Breast Flashcards
Describe the ‘triple assessment’ approach to investigation of a breast lump.
• Clinical - history and examination
• Radiological (mammography, ultrasound)
• mammography (usually in older patients >35yr).
- identifies microcalcifications and densities.
• ultrasound (usually in younger patients <35y because their breast issue is too dense for mammography)
- it is good for distinguishing solid and cystic lesions, and it can guide a needle test.
• Pathological - a needle test: FNA and/or core biopsy.
• When all three modalities concur, the pre-op diagnostic accuracy is approx. 99.9%
Describe the pathology of fibrocystic change
Variety of benign, non-neoplastic changes in the breast which are the result of minor aberrations in the normal response to cyclical hormonal changes. It is typically seen in women aged between 25 and 45yrs.
The changes affect the TDLU and are characterised by fibrosis (scarring) and cyst formation.
Describe the pathology of fibroadenoma.
commonest benign tumour of the breast. The tumour is well circumscribed and is composed of well differentiated glands embedded in a well differentiated connective tissue stroma.
Describe important risk factors for developing breast cancer (7)
Increased lifetime E2 exposure- early menarche/ late menopause Obesity Prolonged HRT COCP Age FHx- BRCA1/2 alcohol consumption
Identify the most common type of invasive breast cancer
invasive ductal carcinoma
Identify the second most common types of invasive breast cancer
invasive lobular carcinoma
Explain the concept of the ‘sentinel’ node in breast cancer
The sentinel node is the first node draining a cancer.
If the sentinel node does not contain cancer, then there is a very high likelihood that the cancer has not spread to any other nodes or elsewhere (since the cancer has to pass through the sentinel node first).
If the sentinel node does contain cancer, then the other axillary nodes may or may not be involved. We cannot be sure.
Indicate how the status of the axillary sentinel node affects the management of the axilla and the patient’s prognosis.
If the sentinel node(s) is ‘positive’ (ie. it contains metastatic tumour) then the patient will have an axillary clearance ie. removal of all the axillary nodes. [since we cannot be sure whether the other nodes in the axilla are involved or not - the only way to determine whether they are involved or not is to remove them and examine them pathologically]

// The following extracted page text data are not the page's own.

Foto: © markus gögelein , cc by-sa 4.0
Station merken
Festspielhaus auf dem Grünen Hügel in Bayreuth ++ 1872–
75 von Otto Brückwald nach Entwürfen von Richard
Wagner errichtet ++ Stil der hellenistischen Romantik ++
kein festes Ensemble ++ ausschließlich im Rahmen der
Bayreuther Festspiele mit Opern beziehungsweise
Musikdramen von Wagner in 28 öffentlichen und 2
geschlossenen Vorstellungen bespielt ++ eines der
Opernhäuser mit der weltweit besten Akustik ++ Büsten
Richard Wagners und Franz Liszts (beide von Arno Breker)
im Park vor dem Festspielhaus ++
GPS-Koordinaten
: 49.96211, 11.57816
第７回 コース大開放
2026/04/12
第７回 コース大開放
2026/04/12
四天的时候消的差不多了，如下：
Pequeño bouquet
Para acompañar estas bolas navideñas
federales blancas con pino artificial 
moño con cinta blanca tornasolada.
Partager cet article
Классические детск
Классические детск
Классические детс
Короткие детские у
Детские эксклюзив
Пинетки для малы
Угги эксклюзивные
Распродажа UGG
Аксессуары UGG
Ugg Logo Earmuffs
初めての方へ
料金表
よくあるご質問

If the sentinel node(s) is ‘negative’ (ie. no metastatic tumour is present in the node) then no further surgery in the axilla is required [since there is a very high likelihood that the cancer has not spread to any other axillary nodes ie. we regard them as uninvolved. Therefore the nodes do not need to be removed]
Tx of fibrocystic change (3)
reassurance, analgesics, cyst aspiration and (rarely) excision.
Px of fibroadenoma (3)
firm, mobile, painless lump
Px of breast cancer (7)
- hard, painless lump; maybe fixed to chest wall or overlying skin.
- nipple inversion and skin dimpling.
- ulceration/fungation.
- peau d’orange (cutaneous oedema secondary to dermal lymphatic obstruction).
- nipple eczema in Paget’s disease (see pg 6).
- palpable axillary nodes, suggesting spread of tumour to these nodes.
- metastatic disease eg. weight loss, pleural effusion.
How is the sentinel node identified?
Dye and/or isotope (TechneMum-99m) is injected into the tissue around the tumour. The surgeon visually inspects the nodes for staining and uses a Gamma probe to assess which nodes have taken up the radionuclide.
Explain how DCIS is a precursor (precancer) of invasive breast cancer
Ductal carcinoma in situ (DCIS), epithelial cells showing cytological changes of malignancy (pleomorphism, hyperchromasia, increased nuclear:cytoplasmic ratios, mitotic activity - see pg 3 of the Principles of Tumour notes) are present in the TDLU.
However, the basement membrane is intact ie. the cells have not invaded into the surrounding tissue. This is a form of carcinoma in situ. DCIS has not invaded into the adjacent breast tissue and does not have the potential to metastasise.
it is often (but not always) associated with microcalcifications and so may be detected on mammography
outline how its detection is a key aim of the breast screening programme
All women aged between 50-70 are invited for a screening mammogram every 3 years. This age range is currently being extended to those aged 47-73.
If suspicious features are detected on the screening mammograms (eg. microcalcifications and densities), the woman is called back for further assessment of the abnormality.
Further assessment usually involves:
- imaging eg. ultrasound.
- clinical examination.
- a needle test, usually a core biopsy.
Role of oestrogen receptor in breast cancer prognosis?
• ER positive tumours:
- tend to be lower grade and less aggressive.
- likely to respond to hormonal therapy.
• ER negative tumours:
- tend to be higher grade and more aggressive.
- unlikely to respond to hormonal therapy.